That's to answer the question in the topic.  Usually, I don't even have the patience to listen to the voices.  Maybe once.  If they're not too annoying or long.  After that...well, I read way faster than most people, and most people if they care to put half a thought into it read faster than the voice actor.  If the voice acting is good, I'll listen to it once.  Maybe a few times if it's really good.  There are very few people who's voices I would consider 'awesome' enough to actually *matter.*  James Earl Jones as mentoned earlier would count.  But all things considered, you could slap a celebrity list as big as Mars Attacks' cast on a game box, and slap 'Absolutely no voice acting whatsoever!' on the box, and it wouldn't make a damn bit of difference to me one way or another.  By the time the rest of the game immersion gets to the point of whether or not I care whether I can listen to the speech or not, you probably won't even need voice actors; computers will be synthesizing the voices perfectly by then.

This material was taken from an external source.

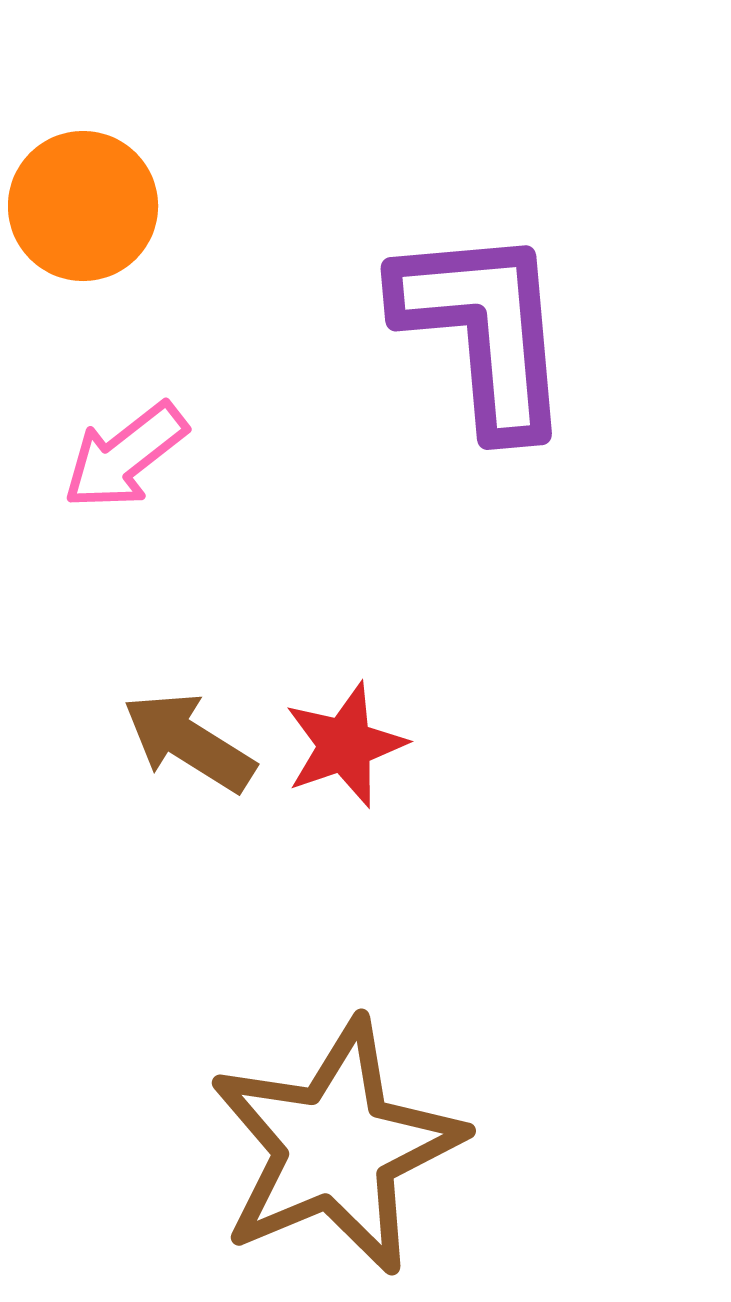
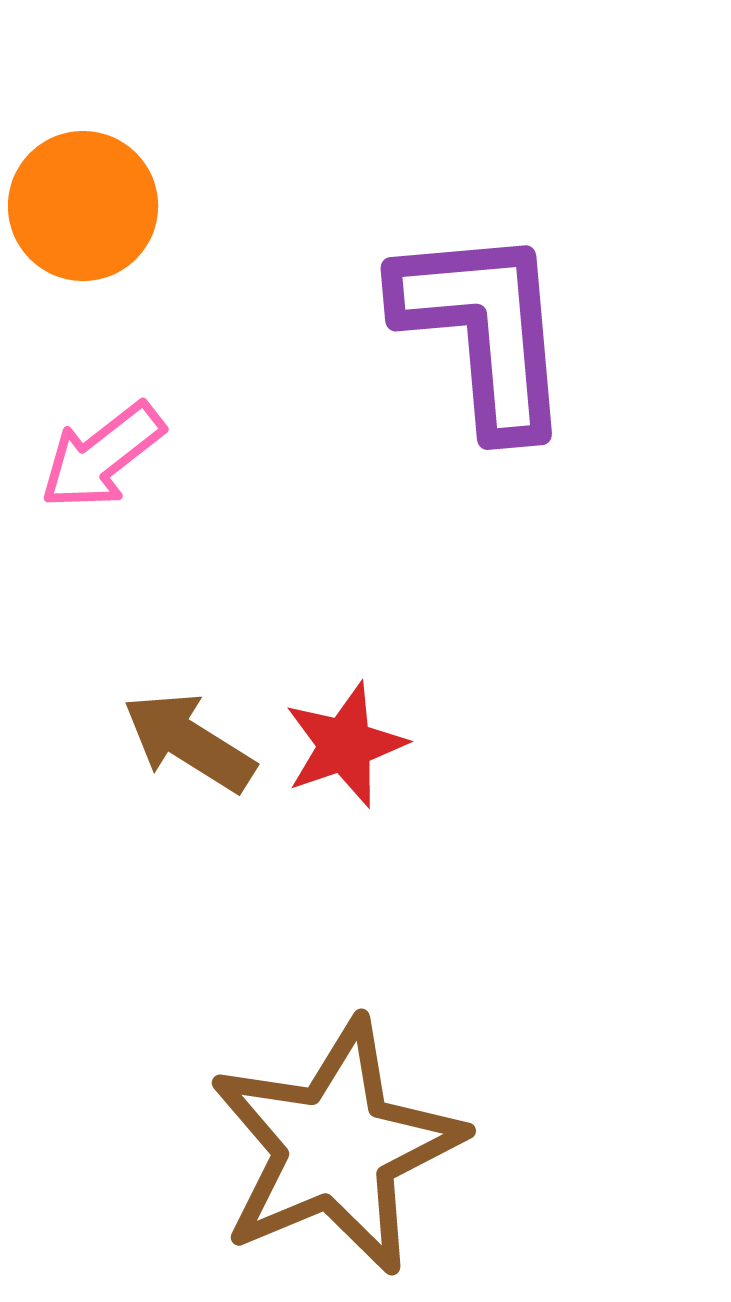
pink arrow: moved 23 px left
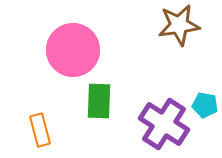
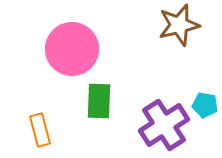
brown star: rotated 6 degrees counterclockwise
pink circle: moved 1 px left, 1 px up
purple cross: moved 1 px down; rotated 24 degrees clockwise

As for the union...  Same as most all unions now a days.  Pure greed.  They're already getting paid a lot, and for a job that's not crucial to the success of the game.  Unions for the most part are as outdated as full plate armor.  We have laws to enact the basic protections unions were formed to combat now.  Organizations spanning multiple companies are ludicrous.  If one company is treating its employees unfairly, it is logical for them to band together, but no 'entire industry' treats its employees unfairly.  Organizing all actors together just swings things too far in the other direction, giving the union way too much unfair power over the employers, while not even being that beneificial for the individual people in the union.  Same applies to any industry with a union (with possible exceptions I'm not personally aware of).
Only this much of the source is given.